Bevor Greg antworten konnte, klickte es in der Leitung, was bedeutete, dass Terence ihn abgewürgt hatte. Möglicherweise, um etwaigen Protesten vorzubeugen. Als wenn die je gedroht hätten. Noch immer mit geschlossenen Augen lehnte Greg sich zurück, die Finger nun beidseitig an seinen Schläfen. Ihm war die Lächerlichkeit des gesamten Unterfangens durchaus bewusst. Sowohl die verdammte Hochzeit mit einer Frau, die ihm so fremd wie der fremdeste aller fremden Menschen auf diesem Planeten war, als auch die geplante Junggesellenparty, die nun wohl stattfinden würde. Das alles war nicht er. Nicht der Mann, als den er sich gern sah, und er fragte sich wie bereits so häufig zuvor, weshalb er dies mit sich anstellen ließ. Die Antwort kam ihm sofort, und sie beschrieb das gesamte Paradoxon, das sein Leben momentan ausmachte: eben, um der Mann zu sein, der er war. Dies war der einzige Weg, um langfristig er selbst bleiben zu können. Derzeit hatte er offensichtlich Schwierigkeiten damit, doch Greg kannte sich aus. Er wusste, dass am Ende alles eine Frage der Gewohnheit war.
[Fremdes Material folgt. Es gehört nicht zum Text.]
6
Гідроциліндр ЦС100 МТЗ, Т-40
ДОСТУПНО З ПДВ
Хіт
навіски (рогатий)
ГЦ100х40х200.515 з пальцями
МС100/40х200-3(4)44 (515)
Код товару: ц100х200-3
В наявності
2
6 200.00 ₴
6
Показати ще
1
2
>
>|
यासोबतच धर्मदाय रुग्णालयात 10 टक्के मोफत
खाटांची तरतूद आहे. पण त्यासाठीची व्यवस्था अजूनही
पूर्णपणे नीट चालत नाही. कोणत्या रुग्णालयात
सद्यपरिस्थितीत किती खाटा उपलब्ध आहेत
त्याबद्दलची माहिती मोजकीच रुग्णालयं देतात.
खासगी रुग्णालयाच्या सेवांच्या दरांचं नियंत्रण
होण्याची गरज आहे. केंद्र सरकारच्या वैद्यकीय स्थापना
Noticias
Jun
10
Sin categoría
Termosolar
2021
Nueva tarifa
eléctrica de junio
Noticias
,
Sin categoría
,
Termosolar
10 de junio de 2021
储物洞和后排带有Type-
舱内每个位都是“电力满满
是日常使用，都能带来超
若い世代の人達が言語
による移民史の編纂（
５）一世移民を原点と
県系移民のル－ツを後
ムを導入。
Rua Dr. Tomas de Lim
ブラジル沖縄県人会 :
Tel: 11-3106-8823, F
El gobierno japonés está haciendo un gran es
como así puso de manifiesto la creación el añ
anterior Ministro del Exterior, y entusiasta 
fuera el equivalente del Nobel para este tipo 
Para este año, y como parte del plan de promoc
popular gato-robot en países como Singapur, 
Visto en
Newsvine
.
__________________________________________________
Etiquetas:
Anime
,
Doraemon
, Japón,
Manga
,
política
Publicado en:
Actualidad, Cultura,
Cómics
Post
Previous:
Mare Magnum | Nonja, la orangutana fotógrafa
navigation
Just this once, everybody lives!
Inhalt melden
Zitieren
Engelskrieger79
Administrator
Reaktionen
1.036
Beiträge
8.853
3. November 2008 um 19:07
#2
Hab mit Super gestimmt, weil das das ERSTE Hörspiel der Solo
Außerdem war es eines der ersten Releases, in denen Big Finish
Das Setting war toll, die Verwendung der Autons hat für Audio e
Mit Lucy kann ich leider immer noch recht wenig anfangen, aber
Selbst die Ehe mit einer Frau, die er weder kannte noch näher kennenlernen wollte.

3. Kapitel

April

»Was …?«

Sie hatte diese Frage nun schon um die dreihundert Mal ausgestoßen. Immer total fassungslos und immer, ohne den begonnenen Satz jemals zu beenden. Helen hatte dichtgehalten, als sie ihre Freundin nur wenige Minuten, nachdem sie das Appartement verlassen hatte, in ihren uralten Chevy bugsierte. »Ich hoffe, du hast in den letzten Tagen ausreichend geschlafen, denn jetzt geht’s rund.«

Okay, rund ging es nicht, denn in ihrem Überschwang hatte Helen die falsche Zeit für den Aufbruch ins Rundgehen ausgesucht. Nach nur wenigen Metern standen sie hoffnungslos im Stau. Rushhour. Natürlich. April war viel zu bestürzt, um sich darüber aufzuregen. Nach wie vor begriff sie nicht, was überhaupt geschehen war und schon gar nicht, was Helen vorhatte.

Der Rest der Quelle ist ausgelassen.